| MALDIquant-parallel {MALDIquant} | R Documentation |
Parallel Support in Package MALDIquant
Description
MALDIquant offers multi-core support using
mclapply and mcmapply. This
approach is limited to unix-based platforms.
Please note that not all functions benfit from parallelisation. Often the
overhead to create/copy objects outrun the time saving of parallel runs. This
is true for functions that are very fast to compute (e.g.
sqrt-transformation). That's why the default value for the
mc.cores argument in all functions is 1L.
It depends on the size of the dataset which step (often only
removeBaseline and
detectPeaks) benefits from parallelisation.
In general it is faster to encapsulate the complete workflow into a function
and parallelise it using mclapply instead of using the
mc.cores argument of each method.
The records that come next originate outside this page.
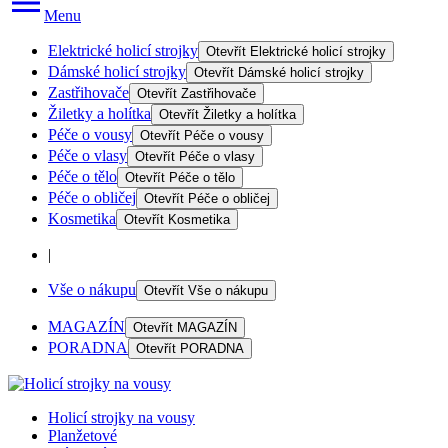
Menu
Elektrické holicí strojky
Otevřít
Elektrické holicí strojky
Dámské holicí strojky
Otevřít
Dámské holicí strojky
Zastřihovače
Otevřít
Zastřihovače
Žiletky a holítka
Otevřít
Žiletky a holítka
Péče o vousy
Otevřít
Péče o vousy
Péče o vlasy
Otevřít
Péče o vlasy
Péče o tělo
Otevřít
Péče o tělo
Péče o obličej
Otevřít
Péče o obličej
Kosmetika
Otevřít
Kosmetika
|
Vše o nákupu
Otevřít
Vše o nákupu
MAGAZÍN
Otevřít
MAGAZÍN
PORADNA
Otevřít
PORADNA
Holicí strojky na vousy
Planžetové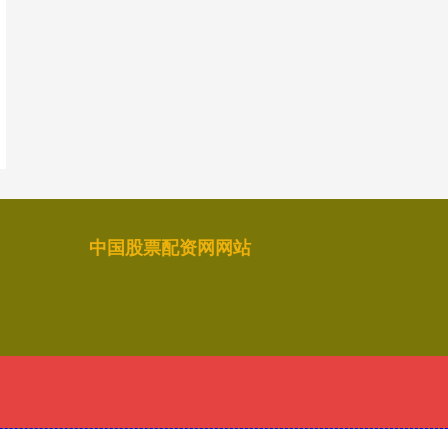
中国股票配资网网站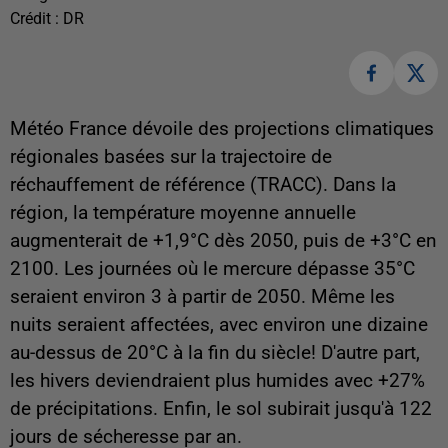
Crédit :
DR
Météo France dévoile des projections climatiques
régionales basées sur la trajectoire de
réchauffement de référence (TRACC). Dans la
région, la température moyenne annuelle
augmenterait de +1,9°C dès 2050, puis de +3°C en
2100. Les journées où le mercure dépasse 35°C
seraient environ 3 à partir de 2050. Même les
nuits seraient affectées, avec environ une dizaine
au-dessus de 20°C à la fin du siècle! D'autre part,
les hivers deviendraient plus humides avec +27%
de précipitations. Enfin, le sol subirait jusqu'à 122
jours de sécheresse par an.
The reason is the reduced overhead
for object management (only one split/combine is needed instead of doing these
operations in each function again and again).
Details
The following functions/methods support the mc.cores argument:
See Also
Examples
## Not run:
## load package
library("MALDIquant")
## load example data
data("fiedler2009subset", package="MALDIquant")
## run single-core baseline correction
print(system.time(
b1 <- removeBaseline(fiedler2009subset, method="SNIP")
))
if(.Platform$OS.type == "unix") {
## run multi-core baseline correction
print(system.time(
b2 <- removeBaseline(fiedler2009subset, method="SNIP", mc.cores=2)
))
stopifnot(all.equal(b1, b2))
}
## parallelise complete workflow
workflow <- function(spectra, cores) {
s <- transformIntensity(spectra, method="sqrt", mc.cores=cores)
s <- smoothIntensity(s, method="SavitzkyGolay", halfWindowSize=10,
mc.cores=cores)
s <- removeBaseline(s, method="SNIP", iterations=100, mc.cores=cores)
s <- calibrateIntensity(s, method="TIC", mc.cores=cores)
detectPeaks(s, method="MAD", halfWindowSize=20, SNR=2, mc.cores=cores)
}
if(.Platform$OS.type == "unix") {
## parallelise the complete workflow is often faster because the overhead is
## reduced
print(system.time(
p1 <- unlist(parallel::mclapply(fiedler2009subset,
function(x)workflow(list(x), cores=1),
mc.cores=2), use.names=FALSE)
))
print(system.time(
p2 <- workflow(fiedler2009subset, cores=2)
))
stopifnot(all.equal(p1, p2))
}
## End(Not run)